Terre de Sienne a eu nécessairement connaissance de ce document lors de la mise en concurrence en septembre 2004 puisqu'elle le verse elle-même aux débats (pièce 4 de son bordereau).

Elle l'a d'ailleurs expressément reconnu dans son courrier du 23 octobre 2006 dans lequel elle rappelle l'engagement pris par Carrefour de lui confier, après appel d'offres, pour 3 ans, la rédaction, la conception-création, la réalisation et la fabrication des rapport annuel et rapport développement durable 2004, 2005 et 2006.

Le recours à cette mise en concurrence en septembre 2004 entre Terre de Sienne et quatre autres sociétés, après une première période au cours de laquelle Carrefour n'avait pas eu recours à ce mode de sélection de l'agence chargée de ces prestations, ainsi que la précision expressément apportée dans l'appel d'offres de la durée déterminée de trois années sont autant de circonstances qui ont conféré à la relation entre Carrefour et Terre de Sienne un caractère temporaire et l'ont privée dès cette date de garantie de permanence.

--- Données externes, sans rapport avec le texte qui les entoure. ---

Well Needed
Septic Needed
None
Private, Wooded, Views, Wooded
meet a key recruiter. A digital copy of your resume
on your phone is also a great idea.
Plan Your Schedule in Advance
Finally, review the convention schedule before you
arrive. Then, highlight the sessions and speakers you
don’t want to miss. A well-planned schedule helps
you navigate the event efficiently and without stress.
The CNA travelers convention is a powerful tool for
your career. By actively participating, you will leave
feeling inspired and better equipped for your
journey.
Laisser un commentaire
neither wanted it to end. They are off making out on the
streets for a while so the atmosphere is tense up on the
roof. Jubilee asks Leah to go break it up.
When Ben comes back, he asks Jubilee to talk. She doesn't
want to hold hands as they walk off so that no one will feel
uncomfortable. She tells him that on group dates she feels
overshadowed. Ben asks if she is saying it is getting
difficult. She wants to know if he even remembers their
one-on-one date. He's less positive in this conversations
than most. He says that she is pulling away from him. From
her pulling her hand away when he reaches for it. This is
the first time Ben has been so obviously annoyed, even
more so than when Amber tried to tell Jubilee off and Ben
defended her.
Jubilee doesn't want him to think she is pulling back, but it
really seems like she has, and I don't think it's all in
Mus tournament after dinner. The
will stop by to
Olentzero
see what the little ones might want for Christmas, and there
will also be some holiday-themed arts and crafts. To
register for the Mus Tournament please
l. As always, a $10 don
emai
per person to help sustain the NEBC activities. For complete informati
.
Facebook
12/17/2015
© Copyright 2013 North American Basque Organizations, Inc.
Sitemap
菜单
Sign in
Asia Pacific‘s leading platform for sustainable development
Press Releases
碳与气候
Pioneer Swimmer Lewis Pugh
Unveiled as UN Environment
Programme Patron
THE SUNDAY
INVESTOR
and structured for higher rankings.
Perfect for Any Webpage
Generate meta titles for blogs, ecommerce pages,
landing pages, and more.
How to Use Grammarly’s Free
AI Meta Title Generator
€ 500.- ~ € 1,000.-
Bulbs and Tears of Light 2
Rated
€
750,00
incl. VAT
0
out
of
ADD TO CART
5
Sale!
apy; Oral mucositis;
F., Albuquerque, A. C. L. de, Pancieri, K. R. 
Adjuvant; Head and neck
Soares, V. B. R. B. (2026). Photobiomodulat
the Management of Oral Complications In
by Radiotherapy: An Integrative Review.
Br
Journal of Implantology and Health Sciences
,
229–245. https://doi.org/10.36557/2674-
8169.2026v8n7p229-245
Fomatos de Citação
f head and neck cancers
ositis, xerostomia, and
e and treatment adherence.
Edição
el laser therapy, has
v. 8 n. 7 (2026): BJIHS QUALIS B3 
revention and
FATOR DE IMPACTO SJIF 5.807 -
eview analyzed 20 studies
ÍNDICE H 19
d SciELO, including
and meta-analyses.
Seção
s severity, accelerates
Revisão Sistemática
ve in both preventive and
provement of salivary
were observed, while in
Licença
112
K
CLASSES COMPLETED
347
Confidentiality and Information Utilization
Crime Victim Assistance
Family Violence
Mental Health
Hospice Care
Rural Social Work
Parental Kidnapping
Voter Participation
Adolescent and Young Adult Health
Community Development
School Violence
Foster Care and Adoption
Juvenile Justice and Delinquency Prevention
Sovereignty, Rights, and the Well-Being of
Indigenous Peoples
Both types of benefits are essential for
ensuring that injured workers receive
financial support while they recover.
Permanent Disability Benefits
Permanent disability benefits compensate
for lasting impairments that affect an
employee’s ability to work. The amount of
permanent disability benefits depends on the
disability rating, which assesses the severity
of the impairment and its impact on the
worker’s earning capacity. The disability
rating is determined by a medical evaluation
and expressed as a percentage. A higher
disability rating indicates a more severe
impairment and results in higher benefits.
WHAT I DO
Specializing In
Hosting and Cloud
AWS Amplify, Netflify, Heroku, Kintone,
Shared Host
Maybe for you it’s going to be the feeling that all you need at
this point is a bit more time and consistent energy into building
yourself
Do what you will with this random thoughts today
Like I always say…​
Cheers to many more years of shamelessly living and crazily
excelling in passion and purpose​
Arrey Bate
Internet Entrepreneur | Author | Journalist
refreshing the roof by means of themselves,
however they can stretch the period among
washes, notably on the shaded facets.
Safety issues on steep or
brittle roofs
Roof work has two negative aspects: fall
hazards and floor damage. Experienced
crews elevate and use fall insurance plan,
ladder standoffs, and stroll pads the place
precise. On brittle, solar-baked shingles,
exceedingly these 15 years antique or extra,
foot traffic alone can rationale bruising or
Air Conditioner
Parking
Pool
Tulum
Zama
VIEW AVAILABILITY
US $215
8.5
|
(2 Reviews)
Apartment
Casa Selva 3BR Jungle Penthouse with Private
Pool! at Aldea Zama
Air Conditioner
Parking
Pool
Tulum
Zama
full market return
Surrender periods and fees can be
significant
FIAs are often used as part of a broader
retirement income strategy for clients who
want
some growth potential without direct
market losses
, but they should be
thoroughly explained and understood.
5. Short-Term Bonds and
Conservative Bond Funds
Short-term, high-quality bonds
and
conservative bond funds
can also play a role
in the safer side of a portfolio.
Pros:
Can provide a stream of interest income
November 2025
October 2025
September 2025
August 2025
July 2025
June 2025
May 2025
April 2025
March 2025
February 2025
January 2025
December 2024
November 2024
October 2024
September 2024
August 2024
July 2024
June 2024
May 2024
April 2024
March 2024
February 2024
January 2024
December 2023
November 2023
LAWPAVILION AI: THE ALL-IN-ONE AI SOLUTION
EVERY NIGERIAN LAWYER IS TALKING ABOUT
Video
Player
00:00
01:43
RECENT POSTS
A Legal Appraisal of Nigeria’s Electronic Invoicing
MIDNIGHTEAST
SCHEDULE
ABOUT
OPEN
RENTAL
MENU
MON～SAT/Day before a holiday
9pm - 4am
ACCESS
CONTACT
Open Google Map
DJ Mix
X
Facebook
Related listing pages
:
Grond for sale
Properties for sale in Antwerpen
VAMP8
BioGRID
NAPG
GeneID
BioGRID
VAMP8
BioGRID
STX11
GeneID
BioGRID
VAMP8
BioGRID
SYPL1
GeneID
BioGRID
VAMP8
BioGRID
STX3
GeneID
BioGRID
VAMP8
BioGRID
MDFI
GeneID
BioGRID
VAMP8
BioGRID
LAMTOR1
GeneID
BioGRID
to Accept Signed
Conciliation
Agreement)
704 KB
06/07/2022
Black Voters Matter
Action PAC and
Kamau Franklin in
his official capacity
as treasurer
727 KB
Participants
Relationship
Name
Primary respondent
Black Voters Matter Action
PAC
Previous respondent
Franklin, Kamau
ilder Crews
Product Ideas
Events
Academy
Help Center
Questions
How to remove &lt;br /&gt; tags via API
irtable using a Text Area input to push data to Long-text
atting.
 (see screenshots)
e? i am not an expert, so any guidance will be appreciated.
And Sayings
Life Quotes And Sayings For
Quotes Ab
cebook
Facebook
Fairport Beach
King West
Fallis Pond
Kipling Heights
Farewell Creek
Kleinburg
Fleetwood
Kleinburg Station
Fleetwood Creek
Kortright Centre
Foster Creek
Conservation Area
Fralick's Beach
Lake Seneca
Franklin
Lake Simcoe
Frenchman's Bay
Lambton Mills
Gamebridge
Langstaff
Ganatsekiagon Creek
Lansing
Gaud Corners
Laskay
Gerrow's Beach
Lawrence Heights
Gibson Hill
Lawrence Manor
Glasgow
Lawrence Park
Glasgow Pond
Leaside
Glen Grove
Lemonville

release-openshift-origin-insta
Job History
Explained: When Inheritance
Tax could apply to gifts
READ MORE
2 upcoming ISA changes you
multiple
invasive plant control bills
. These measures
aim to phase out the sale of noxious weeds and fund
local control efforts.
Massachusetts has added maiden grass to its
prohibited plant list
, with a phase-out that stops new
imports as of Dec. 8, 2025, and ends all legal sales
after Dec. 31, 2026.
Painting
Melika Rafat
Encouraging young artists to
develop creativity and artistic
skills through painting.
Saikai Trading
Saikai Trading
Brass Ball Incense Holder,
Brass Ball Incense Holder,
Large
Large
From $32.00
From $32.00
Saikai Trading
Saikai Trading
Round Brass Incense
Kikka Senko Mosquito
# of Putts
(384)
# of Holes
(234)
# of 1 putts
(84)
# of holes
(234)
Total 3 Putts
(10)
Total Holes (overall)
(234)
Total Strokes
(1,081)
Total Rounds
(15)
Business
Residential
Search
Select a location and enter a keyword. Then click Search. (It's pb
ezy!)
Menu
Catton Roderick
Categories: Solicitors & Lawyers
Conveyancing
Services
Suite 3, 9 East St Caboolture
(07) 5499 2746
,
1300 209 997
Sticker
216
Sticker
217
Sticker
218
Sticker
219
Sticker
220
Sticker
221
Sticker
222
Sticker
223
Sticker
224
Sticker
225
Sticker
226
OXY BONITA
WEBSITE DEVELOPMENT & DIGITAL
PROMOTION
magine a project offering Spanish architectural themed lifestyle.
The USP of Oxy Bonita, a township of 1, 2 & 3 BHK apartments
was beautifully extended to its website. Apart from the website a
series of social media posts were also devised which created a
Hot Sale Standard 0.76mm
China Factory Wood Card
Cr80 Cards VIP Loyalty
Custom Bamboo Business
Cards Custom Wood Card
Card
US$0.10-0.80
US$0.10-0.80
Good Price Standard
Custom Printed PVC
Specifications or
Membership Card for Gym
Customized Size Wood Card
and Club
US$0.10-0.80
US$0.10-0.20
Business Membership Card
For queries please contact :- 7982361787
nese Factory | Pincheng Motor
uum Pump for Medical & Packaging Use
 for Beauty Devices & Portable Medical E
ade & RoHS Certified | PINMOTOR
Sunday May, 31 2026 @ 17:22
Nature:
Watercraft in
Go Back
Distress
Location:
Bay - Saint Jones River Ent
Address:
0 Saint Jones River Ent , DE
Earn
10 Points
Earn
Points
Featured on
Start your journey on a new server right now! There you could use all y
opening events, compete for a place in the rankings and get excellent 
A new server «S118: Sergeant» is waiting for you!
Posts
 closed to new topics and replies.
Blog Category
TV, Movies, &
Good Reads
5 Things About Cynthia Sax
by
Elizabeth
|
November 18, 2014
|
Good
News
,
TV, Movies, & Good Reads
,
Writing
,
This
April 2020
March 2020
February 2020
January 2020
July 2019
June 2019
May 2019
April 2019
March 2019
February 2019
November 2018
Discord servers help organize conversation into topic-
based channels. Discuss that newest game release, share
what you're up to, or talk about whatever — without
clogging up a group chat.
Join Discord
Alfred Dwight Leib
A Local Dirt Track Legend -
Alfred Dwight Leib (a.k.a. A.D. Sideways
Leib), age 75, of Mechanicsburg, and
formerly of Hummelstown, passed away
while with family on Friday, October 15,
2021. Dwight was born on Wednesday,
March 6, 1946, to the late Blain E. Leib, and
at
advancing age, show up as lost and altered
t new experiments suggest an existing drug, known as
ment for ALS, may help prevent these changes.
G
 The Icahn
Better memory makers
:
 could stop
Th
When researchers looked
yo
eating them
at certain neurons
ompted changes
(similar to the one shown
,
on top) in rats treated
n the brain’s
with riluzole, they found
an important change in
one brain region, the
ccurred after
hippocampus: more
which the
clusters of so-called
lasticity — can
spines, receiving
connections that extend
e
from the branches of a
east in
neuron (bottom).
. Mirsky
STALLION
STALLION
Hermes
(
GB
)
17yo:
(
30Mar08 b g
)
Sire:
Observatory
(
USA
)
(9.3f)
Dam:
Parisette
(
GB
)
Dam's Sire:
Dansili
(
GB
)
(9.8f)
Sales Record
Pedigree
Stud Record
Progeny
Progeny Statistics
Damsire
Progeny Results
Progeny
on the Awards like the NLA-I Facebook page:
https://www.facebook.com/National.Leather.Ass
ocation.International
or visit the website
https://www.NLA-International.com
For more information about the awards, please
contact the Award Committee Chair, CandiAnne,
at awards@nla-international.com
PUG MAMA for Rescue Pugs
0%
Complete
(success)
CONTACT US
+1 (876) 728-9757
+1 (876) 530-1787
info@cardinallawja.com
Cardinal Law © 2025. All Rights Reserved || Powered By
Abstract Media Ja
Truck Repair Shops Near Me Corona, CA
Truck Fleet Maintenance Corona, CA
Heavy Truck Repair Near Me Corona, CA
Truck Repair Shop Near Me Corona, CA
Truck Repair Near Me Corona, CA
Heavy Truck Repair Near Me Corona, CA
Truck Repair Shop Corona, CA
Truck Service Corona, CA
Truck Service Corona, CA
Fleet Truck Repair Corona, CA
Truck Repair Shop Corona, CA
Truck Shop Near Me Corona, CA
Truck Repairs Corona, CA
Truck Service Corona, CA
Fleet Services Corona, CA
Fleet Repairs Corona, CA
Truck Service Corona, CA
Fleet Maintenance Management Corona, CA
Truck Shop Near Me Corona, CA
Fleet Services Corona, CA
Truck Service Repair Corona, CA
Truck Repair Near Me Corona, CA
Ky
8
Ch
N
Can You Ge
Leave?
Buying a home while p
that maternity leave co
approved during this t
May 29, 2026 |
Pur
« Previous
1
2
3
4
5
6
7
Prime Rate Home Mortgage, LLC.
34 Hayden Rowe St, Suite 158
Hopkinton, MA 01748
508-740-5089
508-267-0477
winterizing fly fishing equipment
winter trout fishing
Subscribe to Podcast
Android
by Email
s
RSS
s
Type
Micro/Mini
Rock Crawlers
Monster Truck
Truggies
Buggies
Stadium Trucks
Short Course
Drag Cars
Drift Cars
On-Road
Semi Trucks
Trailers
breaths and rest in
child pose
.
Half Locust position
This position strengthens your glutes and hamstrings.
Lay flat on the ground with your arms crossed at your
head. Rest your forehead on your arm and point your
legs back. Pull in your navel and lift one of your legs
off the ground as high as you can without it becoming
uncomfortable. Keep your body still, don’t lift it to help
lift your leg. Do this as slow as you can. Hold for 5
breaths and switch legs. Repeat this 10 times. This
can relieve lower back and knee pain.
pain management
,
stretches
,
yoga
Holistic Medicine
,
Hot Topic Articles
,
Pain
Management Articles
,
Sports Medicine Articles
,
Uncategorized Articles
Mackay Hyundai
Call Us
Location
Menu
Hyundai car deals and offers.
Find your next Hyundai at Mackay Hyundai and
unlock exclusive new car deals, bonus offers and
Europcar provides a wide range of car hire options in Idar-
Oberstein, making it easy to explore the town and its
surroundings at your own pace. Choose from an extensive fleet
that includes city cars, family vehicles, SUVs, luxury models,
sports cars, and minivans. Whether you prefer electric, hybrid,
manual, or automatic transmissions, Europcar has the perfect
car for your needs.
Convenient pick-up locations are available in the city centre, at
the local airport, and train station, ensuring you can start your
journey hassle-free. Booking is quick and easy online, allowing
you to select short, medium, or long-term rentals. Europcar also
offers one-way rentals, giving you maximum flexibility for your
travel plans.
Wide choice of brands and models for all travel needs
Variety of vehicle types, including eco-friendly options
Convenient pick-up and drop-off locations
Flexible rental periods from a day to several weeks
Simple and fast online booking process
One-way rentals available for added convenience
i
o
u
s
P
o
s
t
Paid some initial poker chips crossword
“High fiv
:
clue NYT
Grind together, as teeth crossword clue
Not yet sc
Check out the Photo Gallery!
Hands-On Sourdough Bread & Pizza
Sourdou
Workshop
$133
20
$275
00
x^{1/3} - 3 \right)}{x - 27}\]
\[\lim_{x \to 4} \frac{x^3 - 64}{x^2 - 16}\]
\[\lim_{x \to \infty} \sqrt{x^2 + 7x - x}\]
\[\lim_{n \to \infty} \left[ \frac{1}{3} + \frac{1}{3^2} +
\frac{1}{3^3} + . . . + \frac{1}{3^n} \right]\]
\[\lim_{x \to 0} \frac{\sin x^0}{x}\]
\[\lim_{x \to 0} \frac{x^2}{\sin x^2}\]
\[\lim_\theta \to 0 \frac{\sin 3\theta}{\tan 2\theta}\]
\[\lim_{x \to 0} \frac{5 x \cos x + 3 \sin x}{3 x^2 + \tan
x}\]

En effet, alors qu'il était prévisible dès 2004 que les prestations objet de l'appel d'offres qui portent sur l'établissement du rapport annuel et du rapport développement durable devraient continuer à être exécutées bien au-delà du terme retenu par l'appel d'offres, la mise en concurrence et la limitation expresse à une durée déterminée pour une prestation aussi essentielle pour le groupe Carrefour et par nature destinée à être reproduite à chaque exercice, démontrent sans ambiguïté que Carrefour n'entendait pas donner au prestataire choisi une quelconque assurance de prolongation de la relation au-delà du terme convenu et entendait à l'issue de cette période de trois ans retrouver une complète liberté contractuelle et commerciale.

C'est d'ailleurs ce que Carrefour a fait en 2007 en ayant recours à un nouvel appel d'offres pour une période de trois années.

Dès lors que Terre de Sienne a répondu dans ces circonstances précises à l'appel d'offres et a été sélectionnée en connaissance de ces circonstances, quand bien même elle avait déjà depuis trois exercices exécuté ces mêmes prestations pour Carrefour, dès 2004, les relations avec Carrefour ont été placées dans une perspective de court terme et de précarité certaine car Terre de Sienne ne pouvait avoir aucune certitude quant à la poursuite de la relation d'affaires au-delà des travaux à exécuter pour l'exercice 2006.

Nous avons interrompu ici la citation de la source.